The BRICS’ version of the IMF will function around a currency reserve pool. Each country will contribute to the fund according to the size of their economies. It’s expected that contributions to the currency reserve pool will be as follows: China, $41 billion; Brazil, India, and Russia, $18 billion each, and South Africa, $5 billion.

The punchline, however, is that the dollar will play no role in that currency reserve pool. Currency swaps between the BRICS central banks will facilitate trade financing while completely bypassing the dollar. With these two new institutions, the five countries are taking steps to effectively reduce their dependence on the dollar and other American institutions, such as the Fed and the IMF. As Brazilian President Dilma Rousseff told reporters, the five countries “are among the largest in the world and cannot content themselves in the middle of the 21st century with any kind of dependency.”3

To be clear, we don’t expect this BRICS anti-dollar alliance will destroy the dollar’s global reserve currency status overnight. But, the trend is clearly moving against the dollar.
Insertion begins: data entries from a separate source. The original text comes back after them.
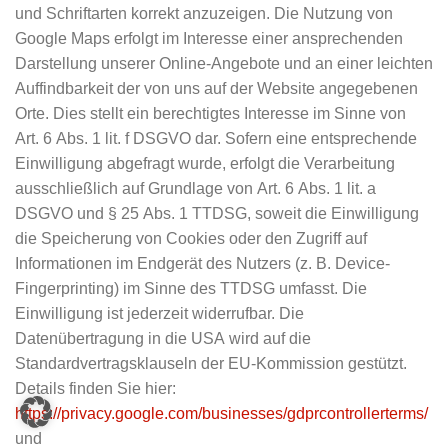
und Schriftarten korrekt anzuzeigen. Die Nutzung von
Google Maps erfolgt im Interesse einer ansprechenden
Darstellung unserer Online-Angebote und an einer leichten
Auffindbarkeit der von uns auf der Website angegebenen
Orte. Dies stellt ein berechtigtes Interesse im Sinne von
Art. 6 Abs. 1 lit. f DSGVO dar. Sofern eine entsprechende
Einwilligung abgefragt wurde, erfolgt die Verarbeitung
ausschließlich auf Grundlage von Art. 6 Abs. 1 lit. a
DSGVO und § 25 Abs. 1 TTDSG, soweit die Einwilligung
die Speicherung von Cookies oder den Zugriff auf
Informationen im Endgerät des Nutzers (z. B. Device-
Fingerprinting) im Sinne des TTDSG umfasst. Die
Einwilligung ist jederzeit widerrufbar. Die
Datenübertragung in die USA wird auf die
Standardvertragsklauseln der EU-Kommission gestützt.
Details finden Sie hier:
https://privacy.google.com/businesses/gdprcontrollerterms/
und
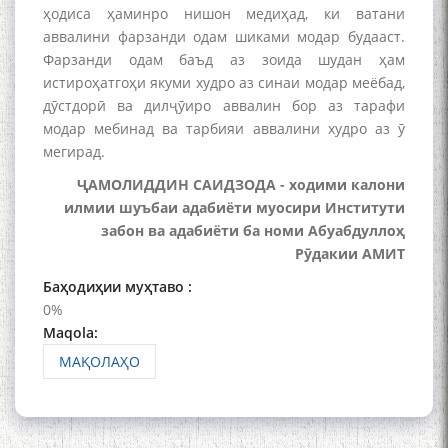
ҳодиса ҳаминро нишон медиҳад, ки ватани
Қаноат (Ustod Mumin Qanoat)
аввалини фарзанди одам шиками модар будааст.
and Master Mehryar
Mehrafarin about the conflict
Фарзанди одам баъд аз зоида шудан ҳам
of the name of the Persian
истироҳатгоҳи якуми худро аз синаи модар меёбад,
Gulf
дӯстдорӣ ва дилҷӯиро аввалин бор аз тарафи
модар мебинад ва тарбияи аввалини худро аз ӯ
мегирад.
Сайри Дарвоз бо Мӯъмин
ҶАМОЛИДДИН САИДЗОДА - ходими калони
Қаноат: Чанор ҳам "гап"
илмии шуъбаи адабиёти муосири Институти
мезанад
забон ва адабиёти ба номи Абуабдуллоҳ
Рӯдакии АМИТ
Баҳодиҳии муҳтаво :
0%
Maqola:
МАҚОЛАҲО
ШАРҲИ МУЛОҚОТ БО АҲЛИ
ИЛМ ВА МАОРИФИ КИШВАР
АЗ ҶОНИБИ ОЛИМОНИ
АКАДЕМИЯИ МИЛЛИИ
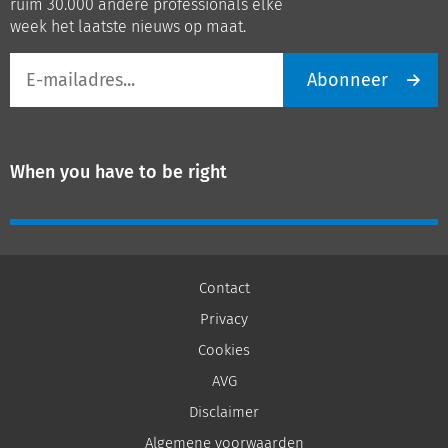
ruim 30.000 andere professionals elke
week het laatste nieuws op maat.
E-
Abonneer
mailadres
When you have to be right
Contact
Privacy
Cookies
AVG
Disclaimer
Algemene voorwaarden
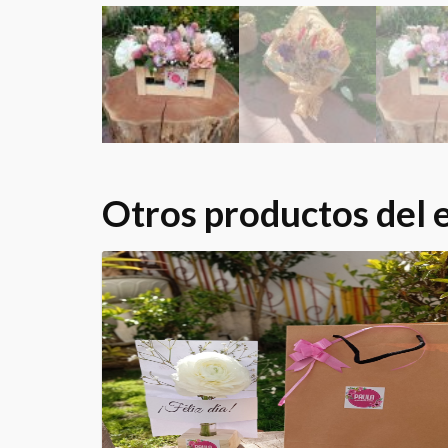
Otros productos del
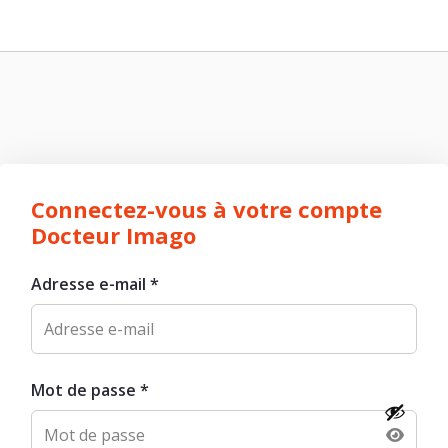
Connectez-vous à votre compte
Docteur Imago
Adresse e-mail
*
Mot de passe
*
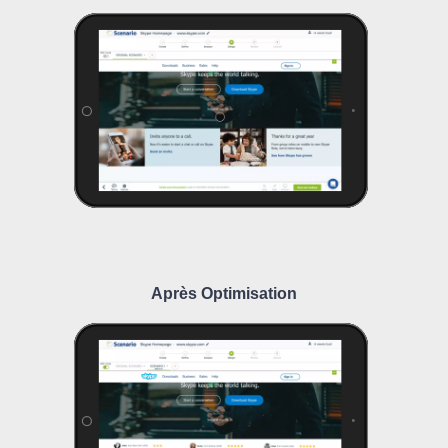
Après Optimisation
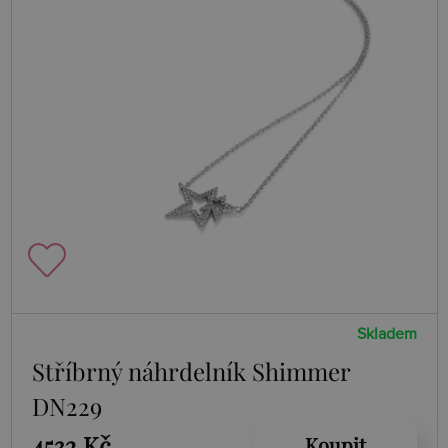
Skladem
Stříbrný náhrdelník Shimmer
DN229
4532 Kč
Koupit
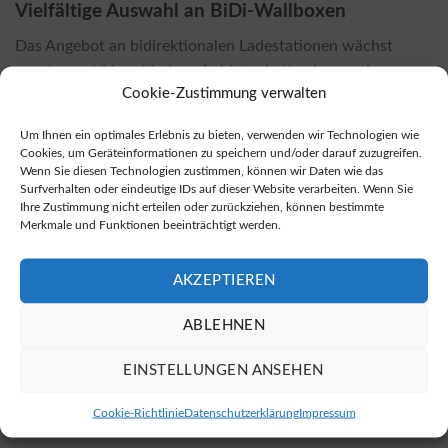
Vielfältige Auswahl an BiDi-Wallboxen
Das Angebot an bidirektionalen Ladestationen wächst
zunehmend. Verschiedene Anbieter halten innovative
Cookie-Zustimmung verwalten
Lösungen bereit, die sich an unterschiedliche Bedürfnisse
anpassen. Eine Übersicht über die aktuell erhältlichen
Um Ihnen ein optimales Erlebnis zu bieten, verwenden wir Technologien wie
bidirektionalen Ladestationen finden Sie unter der
Cookies, um Geräteinformationen zu speichern und/oder darauf zuzugreifen.
Webseite zur Marktübersicht.
Wenn Sie diesen Technologien zustimmen, können wir Daten wie das
Surfverhalten oder eindeutige IDs auf dieser Website verarbeiten. Wenn Sie
Ihre Zustimmung nicht erteilen oder zurückziehen, können bestimmte
Erwerb von bidirektionalen Wallboxen
Merkmale und Funktionen beeinträchtigt werden.
Bidirektionale Wallboxen sind sowohl bei Fachhändlern vor
Ort als auch in vielen Online-Shops erhältlich. Oft sind die
AKZEPTIEREN
Preise in Online-Shops günstiger. Wenn Sie bidirektionale
Wallboxen kaufen möchten, können Sie dies bequem über
ABLEHNEN
eine der vielen Online-Plattformen tun.
EINSTELLUNGEN ANSEHEN
Installation: Kosten und Einflussfaktoren
Cookie-Richtlinie
Datenschutzerklärung
Impressum
Die Kosten für die Installation einer bidirektionalen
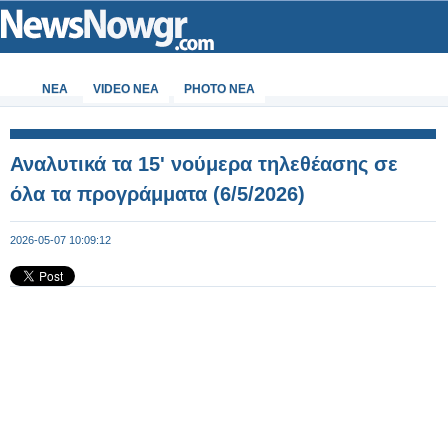
ΝΕΑ
VIDEO NEA
PHOTO NEA
Αναλυτικά τα 15' νούμερα τηλεθέασης σε
όλα τα προγράμματα (6/5/2026)
2026-05-07 10:09:12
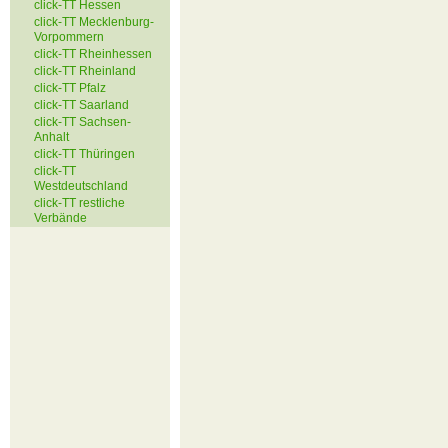
click-TT Hessen
click-TT Mecklenburg-
Vorpommern
click-TT Rheinhessen
click-TT Rheinland
click-TT Pfalz
click-TT Saarland
click-TT Sachsen-
Anhalt
click-TT Thüringen
click-TT
Westdeutschland
click-TT restliche
Verbände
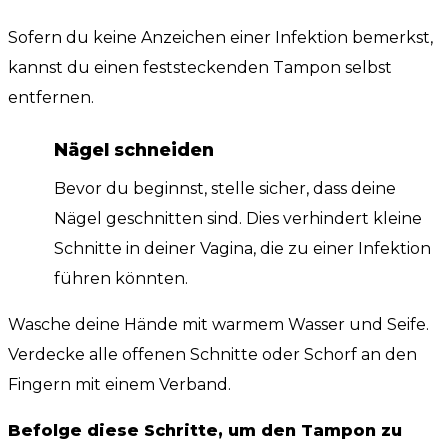
Sofern du keine Anzeichen einer Infektion bemerkst,
kannst du einen feststeckenden Tampon selbst
entfernen.
Nägel schneiden
Bevor du beginnst, stelle sicher, dass deine
Nägel geschnitten sind. Dies verhindert kleine
Schnitte in deiner Vagina, die zu einer Infektion
führen könnten.
Wasche deine Hände mit warmem Wasser und Seife.
Verdecke alle offenen Schnitte oder Schorf an den
Fingern mit einem Verband.
Befolge diese Schritte, um den Tampon zu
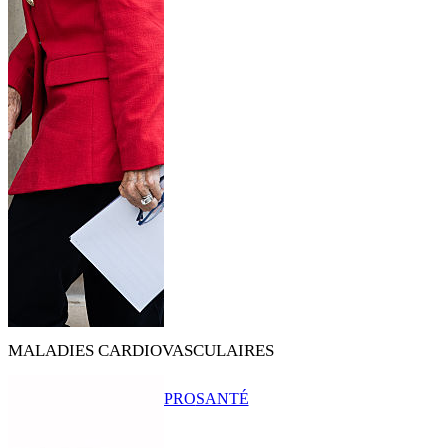
MALADIES CARDIOVASCULAIRES
PRO
SANTÉ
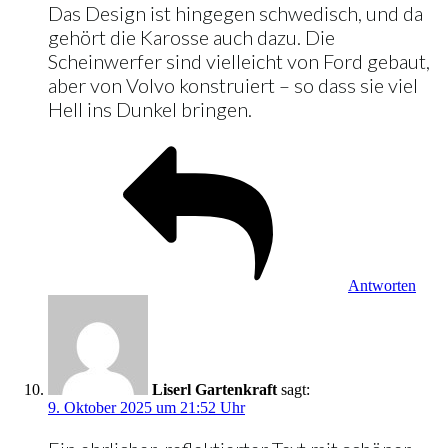
Das Design ist hingegen schwedisch, und da
gehört die Karosse auch dazu. Die
Scheinwerfer sind vielleicht von Ford gebaut,
aber von Volvo konstruiert – so dass sie viel
Hell ins Dunkel bringen.
Antworten
Liserl Gartenkraft
sagt:
9. Oktober 2025 um 21:52 Uhr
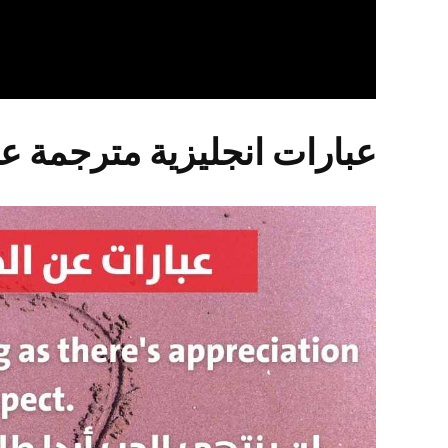
عبارات انجليزية مترجمة ع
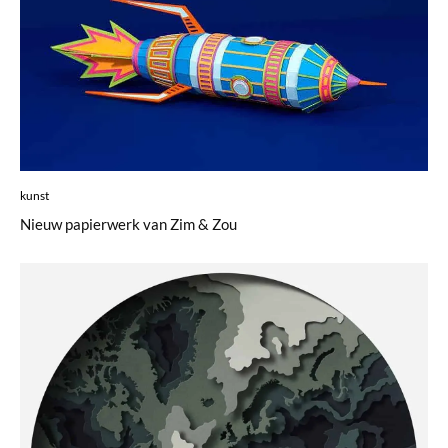
kunst
Nieuw papierwerk van Zim & Zou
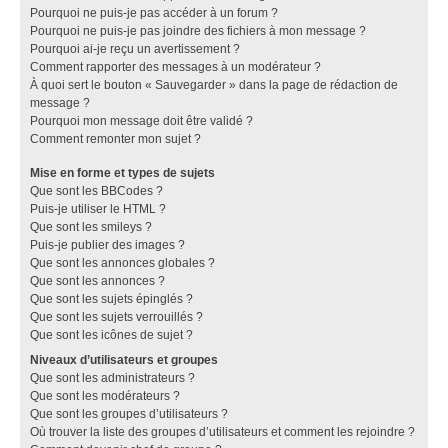
Pourquoi ne puis-je pas accéder à un forum ?
Pourquoi ne puis-je pas joindre des fichiers à mon message ?
Pourquoi ai-je reçu un avertissement ?
Comment rapporter des messages à un modérateur ?
À quoi sert le bouton « Sauvegarder » dans la page de rédaction de
message ?
Pourquoi mon message doit être validé ?
Comment remonter mon sujet ?
Mise en forme et types de sujets
Que sont les BBCodes ?
Puis-je utiliser le HTML ?
Que sont les smileys ?
Puis-je publier des images ?
Que sont les annonces globales ?
Que sont les annonces ?
Que sont les sujets épinglés ?
Que sont les sujets verrouillés ?
Que sont les icônes de sujet ?
Niveaux d’utilisateurs et groupes
Que sont les administrateurs ?
Que sont les modérateurs ?
Que sont les groupes d’utilisateurs ?
Où trouver la liste des groupes d’utilisateurs et comment les rejoindre ?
And, if this trend continues, most of the significant global economies will gradually abandon the greenback.
These countries are essentially taking steps to move away from a dollar-based global trade system. This is a big deal because the BRICS countries are all expected to be future financial powerhouses. If they continue to kick the dollar out of their economic relations, this could seriously hurt the buck.
This means that an increasing amount of global trade will be done in other currencies, weakening the demand for dollars. As the buck continues to lose status in the international area, there could be consequences for every dollar-based investment.

This process could take several years…or it could happen relatively quickly, with a sudden dollar crisis. Under that scenario, U.S. dollar-based assets could suffer a significant loss of value. U.S. investors could potentially protect their portfolios against the risk of a sudden crisis simply by keeping a portion of their assets in gold, silver and other hard assets.